Original | Odaily Planet Daily (@OdailyChina)
Autor | Azuma (@azuma_eth)
Hora de Beijing, noche del 25 de mayo, Vaticano.
El Papa León XIV de Roma, quien asumió oficialmente su cargo en mayo del año pasado, se encontraba junto a Chris Olah, cofundador de Anthropic y creador de Claude.
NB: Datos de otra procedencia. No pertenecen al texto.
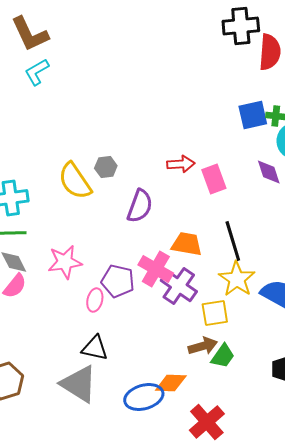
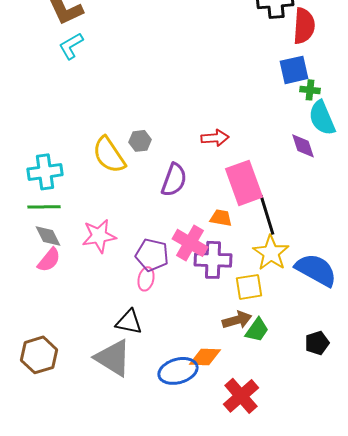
blue square: (253, 115) -> (294, 70), moved
pink rectangle: (214, 179) -> (244, 183), moved, size x1.5
orange trapezoid: (187, 244) -> (221, 218), size x0.7
purple cross: (179, 286) -> (213, 260), turned -33
pink ellipse: (95, 300) -> (146, 279), moved

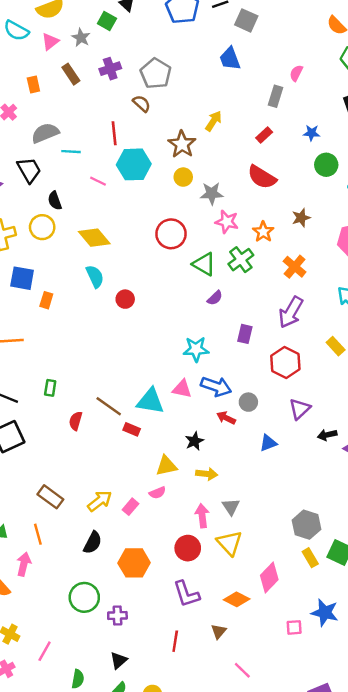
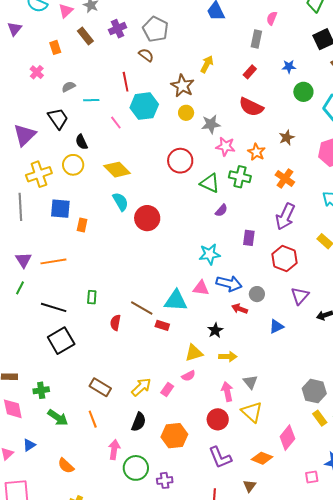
gray semicircle: (45, 133) -> (68, 87), size x0.6
pink line: (98, 181) -> (116, 123), turned 32
green cross: (241, 260) -> (240, 177), turned -35
red circle: (125, 299) -> (147, 218), size x1.6
pink arrow: (24, 564) -> (114, 450), moved

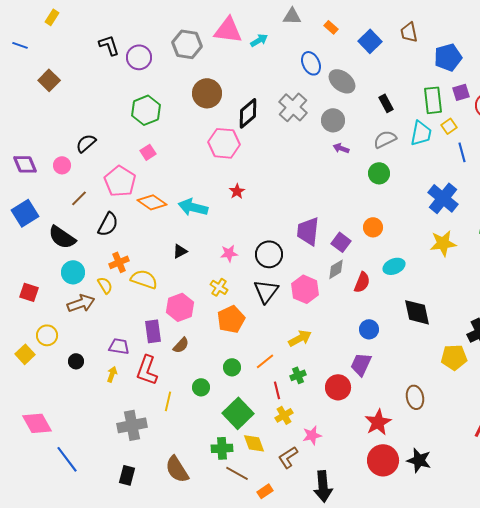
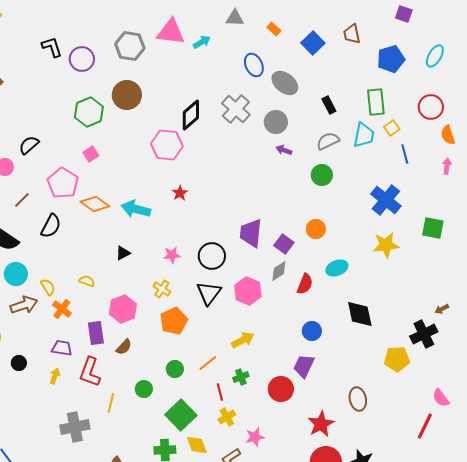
purple square: (461, 92) -> (404, 14), moved, turned 36
brown circle: (207, 93) -> (127, 95), moved
orange cross: (119, 262) -> (62, 309), moved, turned -30
yellow semicircle: (144, 279) -> (87, 281), size x0.6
Por un lado, el más alto representante del ámbito religioso; por el otro, el pionero más potente de la revolución de la IA. Ambos centraron su mirada en la misma pregunta: ¿cómo proteger el estatus de sujeto y la dignidad humana en la era de la IA?
Ese mismo día, para exponer completamente este tema, León XIV publicó su primera encíclica desde que asumió el cargo, un importante documento religioso de más de 40.000 palabras: "Magnifica humanitas" (La magnífica humanidad).
Vale la pena mencionar que la fecha de firma de esta encíclica de León XIV es el 15 de mayo de 2026, exactamente 135 años después de que el viejo Papa León XIII (en el cargo de 1878 a 1903) publicara la encíclica histórica "Rerum novarum" (1891) sobre "los derechos de los trabajadores en la revolución industrial". Este acto claramente tiene un significado simbólico, con la esperanza de convertir esta encíclica en una "guía de la doctrina social de la Iglesia para la era de la IA".
- Nota de Odaily: La encíclica papal, también conocida como carta encíclica o encíclica pontificia, es un documento emitido por el Papa de Roma a la Iglesia Católica mundial o a una región o país específico. A través de ella, se anuncian decisiones importantes de la Santa Sede, interpretaciones doctrinales y posturas sobre temas eclesiales o sociales, y se promulgan enseñanzas o prohibiciones para el clero y los fieles. Su nivel es inferior al de una constitución apostólica.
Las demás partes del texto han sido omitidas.